La justice centrafricaine s’empare, enfin, du dossier brûlant concernant les bandes armées qui ont plongé la Centrafrique dans un chaos sanglant. Avec ses corollaires : massacres en masse et morcèlement d’un territoire en voie de somalisation.
Il faut saluer, encourager et soutenir les juridictions centrafricaines en charge de ces dossiers. Il y est question de crimes de guerre et de crimes contre l’humanité, de ceux qui ont semé la terreur et provoqué des drames humains aux conséquences insondables. Les Centrafricains attendent et souhaitent une justice au service de la nation. Une justice qui doit d’abord penser aux milliers de victimes, ainsi qu’aux milliers de Centrafricains qui ont été contraints de choisir l’exil.
LES VRAIS RESPONSABLES DU CHAOS ?
Le premier est, incontestablement, Michel Djotodia, le chef des rebelles Sélékas, soutenu par des mercenaires venus du Tchad, du Darfour, du Soudan et du Niger. La France n’ayant pas respecté les accords de défense avec la Centrafrique, abandonnant ainsi le président élu, François Bozizé, contraint à l’exil, les Sélékas ont alors investi Bangui et commencé à appliquer une charia implacable : filles, jeunes femmes et femmes obligées de porter le voile ou la burqa ; islamisation forcée d’une capitale désemparée ; tentative de conversion d’une majorité chrétienne par une minorité musulmane détenant le pouvoir.
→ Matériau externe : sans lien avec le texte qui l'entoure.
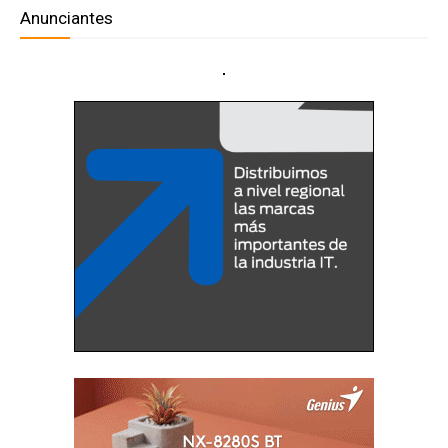
Anunciantes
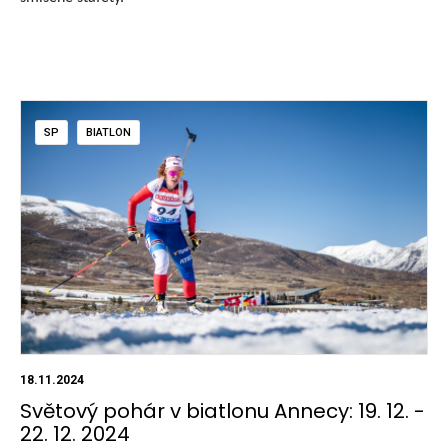
SP
BIATLON
18.11.2024
Světový pohár v biatlonu Annecy: 19. 12. -
22. 12. 2024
Bangui s’est retrouvée soumise à la dure loi des Sélékas, qui ont voulu transformer une revendication sociale en une guerre de religions. Un des responsables des séditieux n’a-t-il pas déclaré à l’époque : « C’est maintenant au tour de la minorité musulmane de diriger le pays… » ? François Bozizé parti en exil, une armée centrafricaine, les FACAS, en débandade, les Sélékas ont pu, sans rencontrer d’opposition, s’installer au Palais de la Renaissance.
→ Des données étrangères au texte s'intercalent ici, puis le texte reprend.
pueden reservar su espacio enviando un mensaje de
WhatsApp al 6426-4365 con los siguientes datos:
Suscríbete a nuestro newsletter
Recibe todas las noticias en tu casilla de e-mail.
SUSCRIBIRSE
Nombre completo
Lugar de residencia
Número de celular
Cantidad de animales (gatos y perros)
Quant aux mercenaires qui les avaient aidés dans leur œuvre funeste de déstabilisation de la RCA, ils entreprirent de racketter les populations, de piller la capitale et de profaner les lieux de cultes chrétiens.
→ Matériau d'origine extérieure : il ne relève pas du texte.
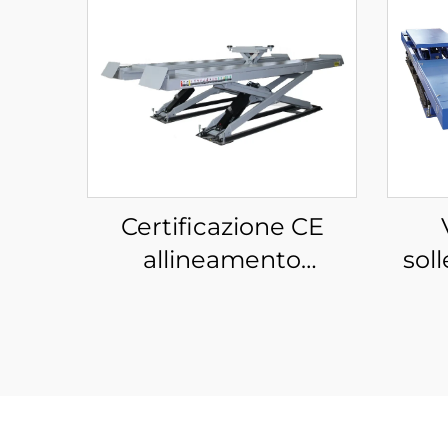
Certificazione CE
allineamento
sol
sollevatore a forbice
per
pompa idraulica per
elet
auto sollevatore per
offi
auto per fabbrica di
f
servizi automobilistici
C’est à partir de ce moment-là que surgirent les Antibalakas, en tant que mouvement de résistance aux envahisseurs étrangers.
LES ANTIBALAKAS, PATRIOTES RESISTANTS ?
Oui, on peut les considérer comme tels si l’on met en exergue le patriotisme dont ils ont fait preuve au début. Ils ont quand même réussi à chasser les Sélékas de la capitale et les ont obligés à se retirer dans les provinces qu’ils occupent aujourd’hui, à 80%.
Si les Antibalakas ont, malheureusement, utilisé les mêmes méthodes de terreur que les Sélékas, ils devront, eux aussi, passer sous les fourches caudines de la justice – même si personne ne peut nier leur résistance acharnée face aux envahisseurs Sélékas et mercenaires.
Les Antibalakas ne font que riposter aux actes criminels auxquels se livrent leurs ennemis dans les provinces qu’ils occupent et à leurs visées séparatistes. Comment pourraient-ils tolérer aussi que les ex-Sélékas protègent les éleveurs peuls musulmans nomades, dont les bovins ravagent les champs des autochtones ?
DEUX POIDS DEUX MESURES ?
Les bureaux du procureur semblent concentrer une partie de leurs enquêtes sur les activités financières et économiques des Antibalakas. Certains membres se seraient livrés à des transferts d’argent qui auraient permis à leur mouvement de fonctionner et de commettre des crimes. Sans des taxations illégales et des pillages.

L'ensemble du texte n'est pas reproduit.